O Ministro falhou no exame
A realização dos exames nacionais é um momento decisivo na vida de milhares de estudantes, representando, para muitos, o primeiro passo rumo ao ensino superior e ao percurso de formação que poderá determinar o seu futuro profissional.
É, por isso, um momento que exige que o sistema funcione e que os responsáveis estejam à altura da responsabilidade que lhes é confiada.
Nos últimos dias, o Ministério da Educação falhou claramente esse desafio, ao criar um verdadeiro caos na gestão dos exames nacionais, responsabilizando sucessivamente os agrafadores, os pais, a plataforma informática e até a própria oposição política.
Depois de optar por um processo de digitalização a meio caminho, mantendo os exames em papel, mas impondo uma correção através de uma plataforma digital que não foi devidamente testada, o caos instalou-se. Os problemas multiplicaram-se e acabaram por conduzir ao adiamento do calendário escolar.
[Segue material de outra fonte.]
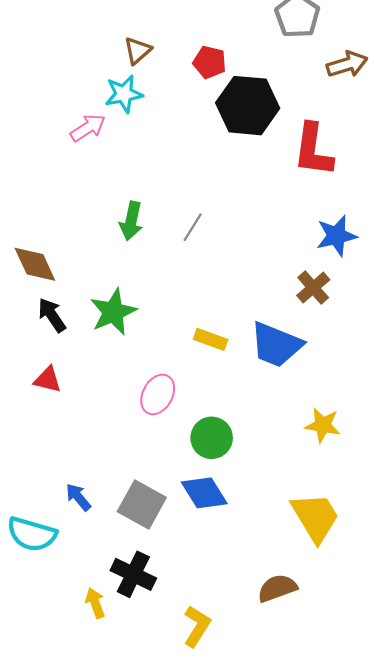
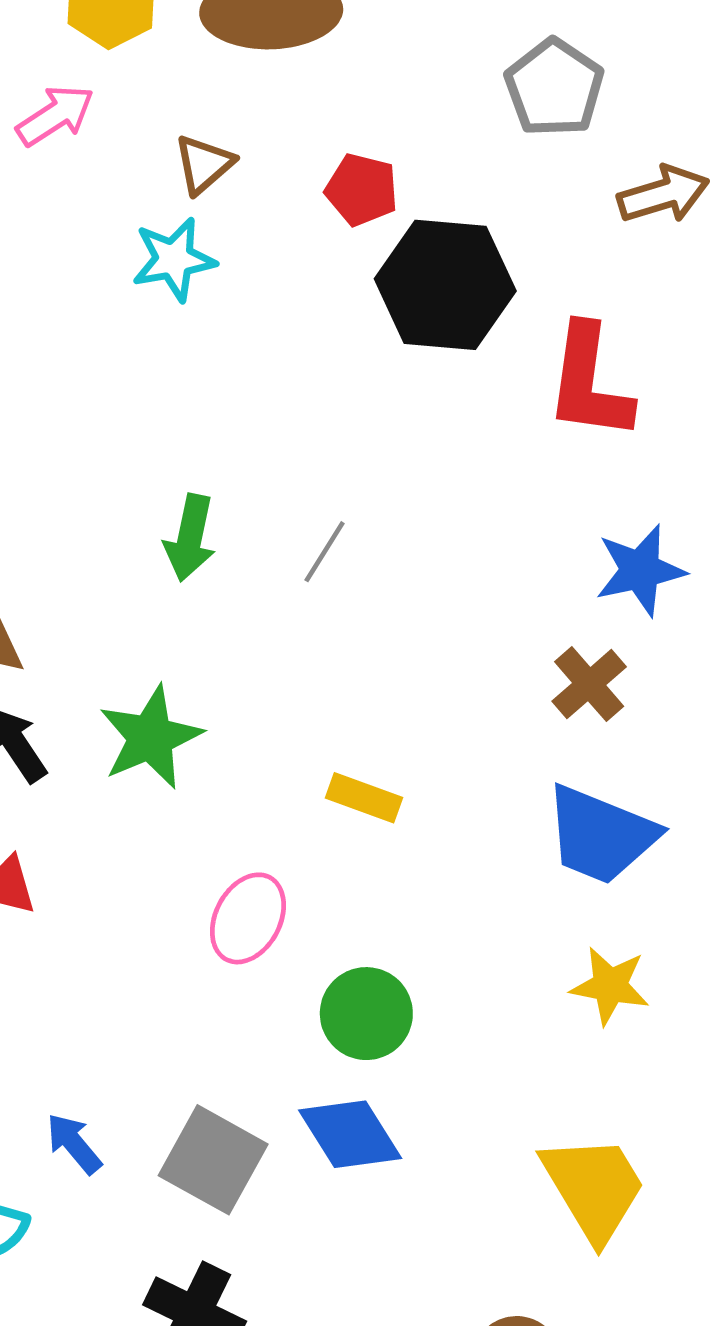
pink arrow: (88, 128) -> (55, 115), moved
blue trapezoid: (276, 345) -> (601, 835), moved

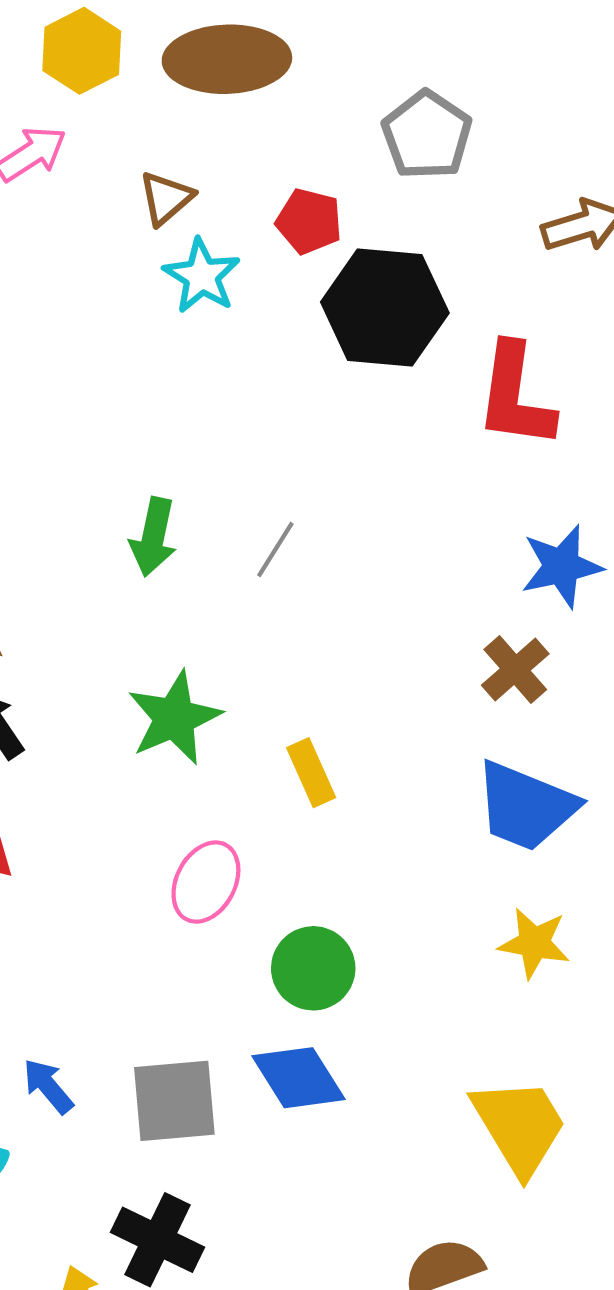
gray pentagon: (554, 88) -> (427, 135), moved
cyan star: (174, 259) -> (202, 276), moved, turned -30
green star: (151, 737) -> (174, 718), moved
yellow rectangle: (364, 798) -> (311, 773), turned 46
gray square: (213, 1160) -> (174, 1101), turned -34

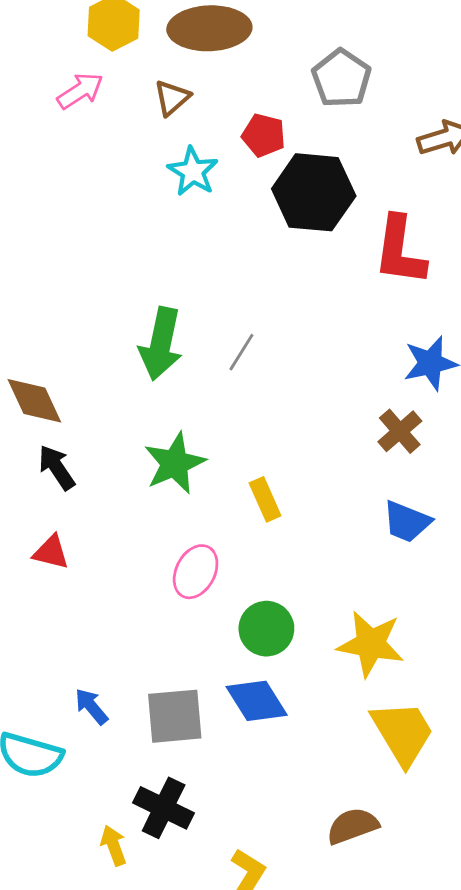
brown triangle: (166, 198) -> (172, 98), moved
green arrow: (153, 537) -> (161, 344), size x1.4
blue trapezoid: (526, 806) -> (407, 522), size x0.7
yellow star: (534, 943) -> (371, 644), moved, size x1.4

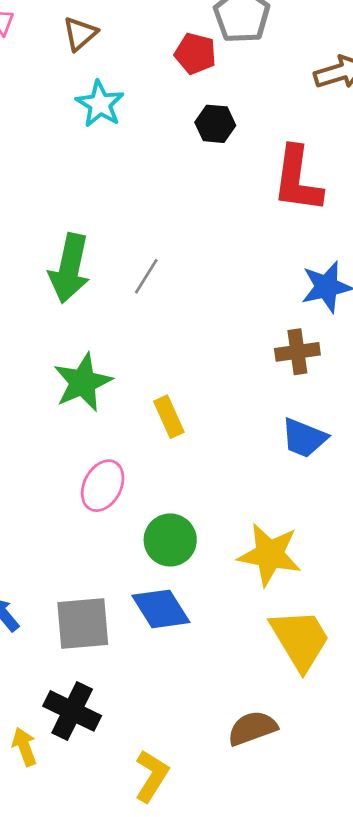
red pentagon: (264, 135) -> (195, 54), moved
black hexagon: (314, 192) -> (215, 124), size x0.5
brown cross: (400, 431) -> (297, 352), turned 33

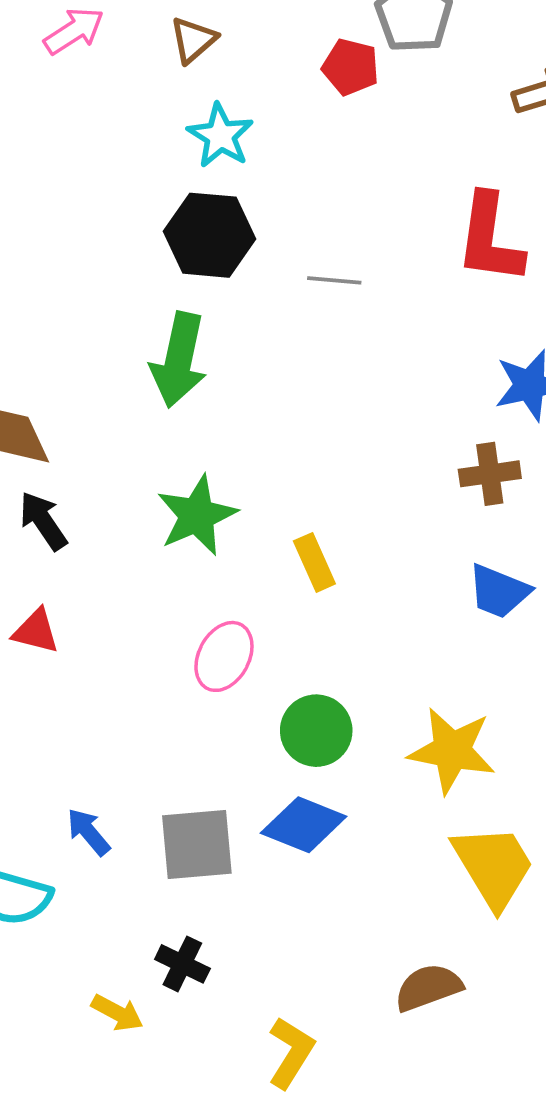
black hexagon: (215, 124) -> (210, 235), moved, size x1.6
gray line: (146, 276) -> (334, 280), moved, turned 63
blue diamond: (161, 609) -> (304, 825), turned -36
black cross: (72, 711) -> (182, 964), size x0.7
yellow arrow: (24, 747) -> (117, 1013), turned 138

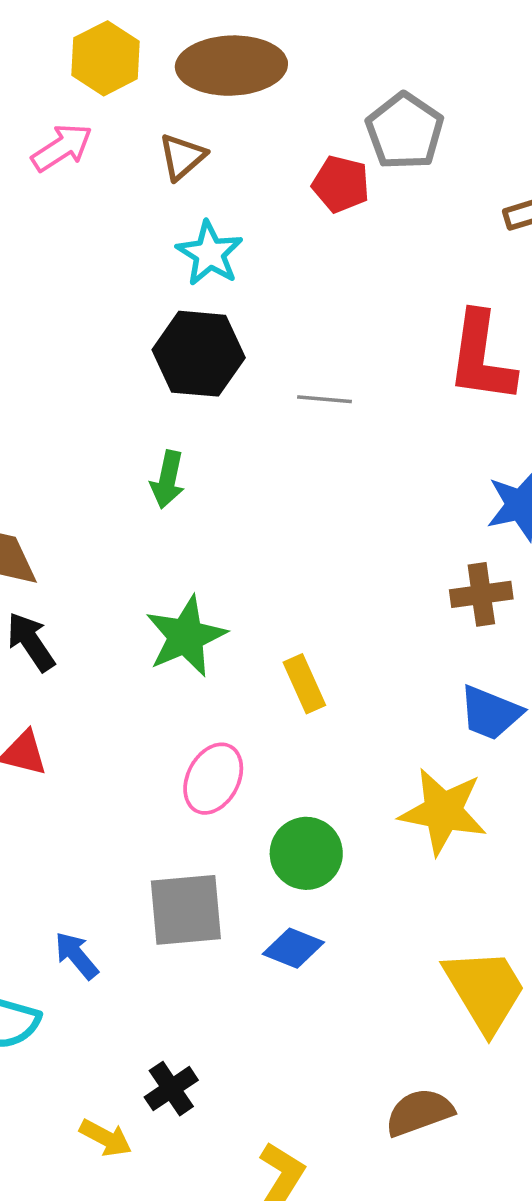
green arrow: (179, 360) -> (168, 480), size x0.6
yellow star: (452, 751) -> (443, 811), moved
blue diamond: (304, 825) -> (293, 948), size x0.7
gray square: (197, 845) -> (186, 910), moved
black cross: (182, 964) -> (171, 1089), turned 30

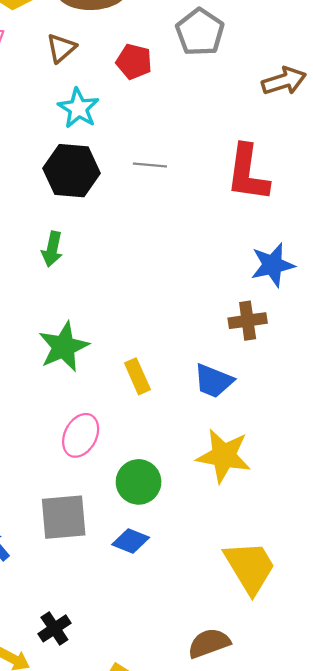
red pentagon: (341, 184) -> (134, 62), moved
gray line: (324, 399) -> (150, 165), moved
blue trapezoid: (490, 713) -> (214, 381), moved

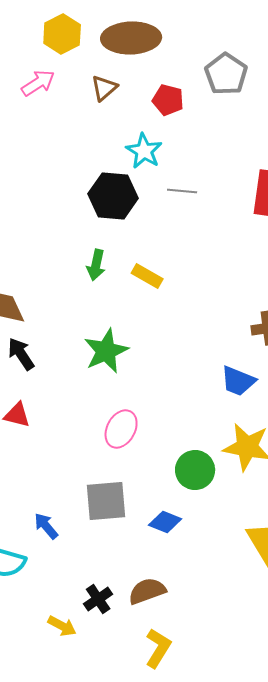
cyan star: (78, 108) -> (144, 151), moved
yellow rectangle: (137, 376) -> (147, 276), moved, turned -36
green circle: (139, 482) -> (195, 470), moved
brown semicircle: (209, 643) -> (147, 591), moved

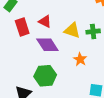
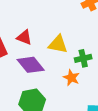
green cross: (93, 32) -> (83, 58), moved

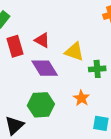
orange star: (71, 78) -> (81, 98), moved

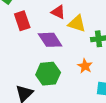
red triangle: (42, 40) -> (58, 12), moved

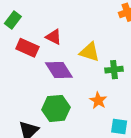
red triangle: (58, 12) -> (54, 37), moved
red rectangle: (22, 21) -> (27, 48), turned -48

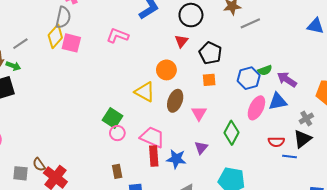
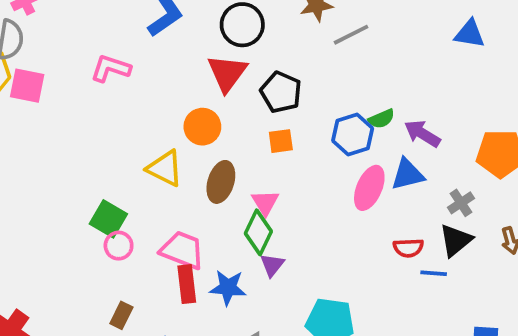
red triangle: (181, 41) -> (227, 73), size x1.6
green diamond: (231, 133) -> (258, 232), moved
brown rectangle: (117, 171) -> (121, 315), turned 40

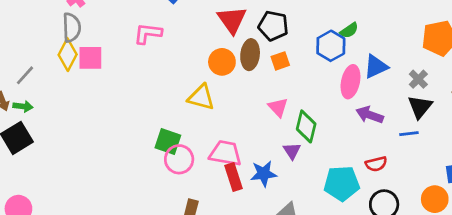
purple arrow: (422, 134) -> (370, 115), moved
brown ellipse: (221, 182) -> (250, 55), moved
green diamond: (258, 232) -> (306, 126), moved
pink circle: (119, 246) -> (179, 159), size x1.4
red semicircle: (408, 248) -> (376, 164), moved

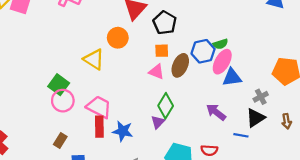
brown ellipse: (250, 55) -> (180, 65), moved
pink ellipse: (350, 82) -> (222, 62), moved
pink triangle: (278, 107) -> (156, 72), moved, turned -42
purple triangle: (292, 151) -> (158, 122), moved

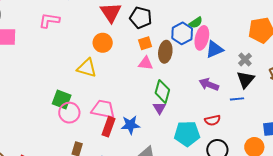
red rectangle: (99, 127) -> (108, 127), turned 36

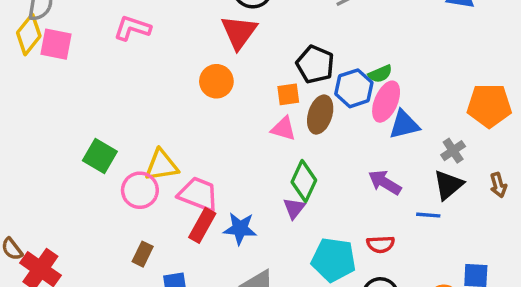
black pentagon: (141, 18) -> (315, 64), moved
yellow triangle: (87, 68) -> (162, 165), moved, turned -35
green square: (62, 100) -> (100, 156), moved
Mesmo admitindo, como é natural, que as falhas fazem parte de qualquer processo de mudança e que o mais importante nesses momentos é encontrar soluções, não podemos aceitar que não exista uma assunção clara de responsabilidades por uma decisão que foi, desde o início, iminentemente política, que parece ter sido mais marcada pela insistência do que por uma verdadeira visão estratégica.
Ao Governo, e em particular ao Ministro da Educação, Ciência e Tecnologia, exige-se mais do que a altivez de procurar responsabilizar terceiros ou de desvalorizar a preocupação gerada, falando em alarmismo, ou criticando os pais por organizarem a sua vida em função de um calendário escolar previamente definido. Ao Ministro exigem-se soluções, exige-se responsabilidade e, sobretudo, a humildade de assumir o custo político de um processo que nasceu torto e que continua longe de correr bem.
Mal vai um país quando a primeira preocupação de quem governa não é reconhecer os erros e concentrar todos os esforços na sua rápida resolução.
Os próximos dias serão esclarecedores quanto à capacidade do Governo para reconhecer que errou, assumir esse erro e resolvê-lo sem prejudicar toda a comunidade letiva.
Porque, no fim do dia, governar não é nunca a ausência de erros, mas sim a capacidade de os reconhecer, assumir e corrigir em tempo útil.